Encoding and Understanding Astrophysical Information in Large Language Model-Generated Summaries: This work investigates whether LLM embeddings encode physically meaningful quantities derived from X-ray astronomical observations—specifically hardness ratios, power-law indices, and variability indices. Results show that structured prompt design improves clustering purity of physical attributes by 5.9%–57.5%, and sparse autoencoders reveal that LLMs infer physical parameters not explicitly stated by recognizing object types.
Evaluating LLMs in Open-Source Games: This work introduces a novel paradigm of open-source games—where agents submit programs rather than raw actions—to systematically evaluate LLMs on strategic reasoning, mutual learning, and cooperative gameplay, finding that LLMs can automatically discover approximate program equilibria.
Explaining Similarity in Vision-Language Encoders with Weighted Banzhaf Interactions: FIxLIP proposes a game-theoretic framework based on weighted Banzhaf interaction indices that unifies the decomposition of similarity predictions in vision-language encoders (e.g., CLIP, SigLIP-2) into first-order token attributions and second-order cross-modal/intra-modal interactions, surpassing existing first-order attribution methods in both efficiency and faithfulness.
FaCT: Faithful Concept Traces for Explaining Neural Network Decisions: This paper proposes FaCT, an inherently interpretable model combining B-cos transformations and sparse autoencoders (SAE) that faithfully decomposes model predictions into concept contributions (Logit = \(\sum\) concept contributions) and faithfully visualizes each concept down to the input pixel level (concept activation = \(\sum\) pixel contributions). A DINOv2-based C²-score is also introduced to evaluate concept consistency.
Fantastic Features and Where to Find Them: A Probing Method to Combine Features from Multiple Foundation Models: This paper proposes ComBo, a lightweight probing-based adapter that compresses multi-layer activations from multiple frozen foundation models via affine projection, then fuses them with a small transformer—without backpropagation through any backbone. ComBo efficiently integrates complementary representations across models, surpassing prior probing methods and matching distillation-based methods on VTAB-1k.

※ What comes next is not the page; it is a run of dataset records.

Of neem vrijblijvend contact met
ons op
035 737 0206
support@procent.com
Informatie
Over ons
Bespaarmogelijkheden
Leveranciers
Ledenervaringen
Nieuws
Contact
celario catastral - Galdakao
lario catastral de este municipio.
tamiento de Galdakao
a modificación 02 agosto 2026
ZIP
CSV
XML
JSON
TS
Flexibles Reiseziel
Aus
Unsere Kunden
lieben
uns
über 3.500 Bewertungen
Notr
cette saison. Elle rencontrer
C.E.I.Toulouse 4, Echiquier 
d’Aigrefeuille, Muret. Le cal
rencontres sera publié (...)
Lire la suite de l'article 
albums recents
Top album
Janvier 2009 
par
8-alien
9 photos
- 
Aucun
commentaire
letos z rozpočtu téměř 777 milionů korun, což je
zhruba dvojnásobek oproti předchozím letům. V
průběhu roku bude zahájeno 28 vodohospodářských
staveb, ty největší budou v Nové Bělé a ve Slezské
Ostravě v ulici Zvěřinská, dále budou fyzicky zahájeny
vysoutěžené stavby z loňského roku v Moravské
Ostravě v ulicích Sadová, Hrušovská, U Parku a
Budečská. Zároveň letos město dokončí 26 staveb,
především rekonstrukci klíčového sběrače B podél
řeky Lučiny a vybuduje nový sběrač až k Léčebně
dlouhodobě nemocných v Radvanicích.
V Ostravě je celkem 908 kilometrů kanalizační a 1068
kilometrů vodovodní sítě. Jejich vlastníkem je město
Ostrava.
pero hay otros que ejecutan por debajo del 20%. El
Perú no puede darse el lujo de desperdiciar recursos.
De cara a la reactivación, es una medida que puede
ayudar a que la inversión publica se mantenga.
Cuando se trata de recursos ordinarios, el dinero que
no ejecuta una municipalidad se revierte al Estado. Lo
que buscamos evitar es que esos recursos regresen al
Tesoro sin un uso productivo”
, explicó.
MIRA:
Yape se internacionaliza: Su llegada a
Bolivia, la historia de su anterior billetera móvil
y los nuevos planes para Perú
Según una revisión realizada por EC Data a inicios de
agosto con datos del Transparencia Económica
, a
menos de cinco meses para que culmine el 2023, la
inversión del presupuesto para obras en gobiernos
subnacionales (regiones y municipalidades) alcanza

Far from the Shallow: Brain-Predictive Reasoning Embedding through Residual Disentanglement: This paper proposes a residual disentanglement method that decomposes LLM hidden states into four approximately orthogonal embeddings—lexical, syntactic, semantic, and reasoning—for predicting intracranial ECoG brain signals. The study finds that reasoning signals exhibit independent neural signatures both temporally (~350–400 ms) and spatially (extending beyond classical language areas into visual cortex), revealing a computational alignment between LLM reasoning and human brain processing.
FastDINOv2: Frequency Based Curriculum Learning Improves Robustness and Training Speed: This paper proposes FastDINOv2, a two-stage frequency-based curriculum learning strategy: the model is first trained on low-resolution images for 75% of epochs to learn low-frequency features and accelerate convergence, then trained at full resolution with Gaussian noise patching for the remaining 25% to balance frequency bias. The approach achieves a 1.6× speedup and 2.25× FLOPs reduction while improving robustness.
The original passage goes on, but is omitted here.